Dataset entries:
----------------------------------------

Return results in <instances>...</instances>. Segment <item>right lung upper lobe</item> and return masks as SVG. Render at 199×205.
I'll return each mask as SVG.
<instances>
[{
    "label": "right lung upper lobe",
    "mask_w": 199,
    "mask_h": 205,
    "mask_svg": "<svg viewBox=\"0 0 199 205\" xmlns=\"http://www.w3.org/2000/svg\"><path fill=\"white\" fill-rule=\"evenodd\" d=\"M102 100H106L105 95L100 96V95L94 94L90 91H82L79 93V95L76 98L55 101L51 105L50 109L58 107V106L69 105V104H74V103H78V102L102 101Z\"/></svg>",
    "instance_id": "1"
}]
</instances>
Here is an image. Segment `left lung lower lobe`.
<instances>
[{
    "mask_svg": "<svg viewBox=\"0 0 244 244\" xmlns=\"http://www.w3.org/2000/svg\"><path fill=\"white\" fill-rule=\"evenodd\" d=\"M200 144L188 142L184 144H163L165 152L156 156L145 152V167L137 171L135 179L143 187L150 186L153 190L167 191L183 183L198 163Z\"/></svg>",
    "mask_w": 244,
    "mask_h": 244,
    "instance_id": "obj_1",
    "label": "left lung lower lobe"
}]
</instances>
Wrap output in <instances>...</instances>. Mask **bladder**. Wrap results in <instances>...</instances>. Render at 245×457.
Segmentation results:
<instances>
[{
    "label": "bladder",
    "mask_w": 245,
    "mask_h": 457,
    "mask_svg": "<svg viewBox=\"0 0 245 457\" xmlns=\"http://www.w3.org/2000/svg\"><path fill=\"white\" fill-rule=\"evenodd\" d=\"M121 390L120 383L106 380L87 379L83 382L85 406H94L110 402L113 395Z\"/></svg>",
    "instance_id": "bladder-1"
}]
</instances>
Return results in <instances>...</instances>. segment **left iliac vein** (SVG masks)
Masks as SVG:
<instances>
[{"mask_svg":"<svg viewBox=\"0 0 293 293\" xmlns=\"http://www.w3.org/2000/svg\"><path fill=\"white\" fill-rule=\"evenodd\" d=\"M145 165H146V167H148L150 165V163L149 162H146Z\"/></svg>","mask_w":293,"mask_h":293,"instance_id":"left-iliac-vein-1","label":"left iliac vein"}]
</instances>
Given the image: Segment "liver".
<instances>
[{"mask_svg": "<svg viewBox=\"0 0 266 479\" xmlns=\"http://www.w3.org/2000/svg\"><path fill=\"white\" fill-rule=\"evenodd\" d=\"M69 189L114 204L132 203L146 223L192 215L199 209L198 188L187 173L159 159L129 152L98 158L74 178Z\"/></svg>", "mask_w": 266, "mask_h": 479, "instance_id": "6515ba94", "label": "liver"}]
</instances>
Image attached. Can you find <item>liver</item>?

----------------------------------------

» EXERCISE AIM
What is needed is a word-for-word copy of the records.

» RESULT FOR THIS TASK
Return results in <instances>...</instances>. Segment <item>right lung upper lobe</item> and return masks as SVG. Render at 199×205.
I'll return each mask as SVG.
<instances>
[{
    "label": "right lung upper lobe",
    "mask_w": 199,
    "mask_h": 205,
    "mask_svg": "<svg viewBox=\"0 0 199 205\" xmlns=\"http://www.w3.org/2000/svg\"><path fill=\"white\" fill-rule=\"evenodd\" d=\"M102 100H106L105 95L100 96V95L94 94L90 91H82L79 93V95L76 98L55 101L51 105L50 109L58 107V106L69 105V104H74V103H78V102L102 101Z\"/></svg>",
    "instance_id": "1"
}]
</instances>
Here is an image. Segment `left lung lower lobe`.
<instances>
[{
    "mask_svg": "<svg viewBox=\"0 0 244 244\" xmlns=\"http://www.w3.org/2000/svg\"><path fill=\"white\" fill-rule=\"evenodd\" d=\"M200 144L188 142L184 144H163L165 152L156 156L145 152V167L137 171L135 179L143 187L150 186L153 190L167 191L183 183L198 163Z\"/></svg>",
    "mask_w": 244,
    "mask_h": 244,
    "instance_id": "obj_1",
    "label": "left lung lower lobe"
}]
</instances>
Wrap output in <instances>...</instances>. Mask **bladder**. Wrap results in <instances>...</instances>. Render at 245×457.
Segmentation results:
<instances>
[{
    "label": "bladder",
    "mask_w": 245,
    "mask_h": 457,
    "mask_svg": "<svg viewBox=\"0 0 245 457\" xmlns=\"http://www.w3.org/2000/svg\"><path fill=\"white\" fill-rule=\"evenodd\" d=\"M121 390L120 383L106 380L87 379L83 382L85 406H94L110 402L113 395Z\"/></svg>",
    "instance_id": "bladder-1"
}]
</instances>
Return results in <instances>...</instances>. segment **left iliac vein** (SVG masks)
Masks as SVG:
<instances>
[{"mask_svg":"<svg viewBox=\"0 0 293 293\" xmlns=\"http://www.w3.org/2000/svg\"><path fill=\"white\" fill-rule=\"evenodd\" d=\"M145 165H146V167H148L150 165V163L149 162H146Z\"/></svg>","mask_w":293,"mask_h":293,"instance_id":"left-iliac-vein-1","label":"left iliac vein"}]
</instances>
Given the image: Segment "liver".
<instances>
[{"mask_svg": "<svg viewBox=\"0 0 266 479\" xmlns=\"http://www.w3.org/2000/svg\"><path fill=\"white\" fill-rule=\"evenodd\" d=\"M69 189L114 204L132 203L146 223L192 215L199 209L198 188L187 173L159 159L129 152L98 158L74 178Z\"/></svg>", "mask_w": 266, "mask_h": 479, "instance_id": "6515ba94", "label": "liver"}]
</instances>
Image attached. Can you find <item>liver</item>?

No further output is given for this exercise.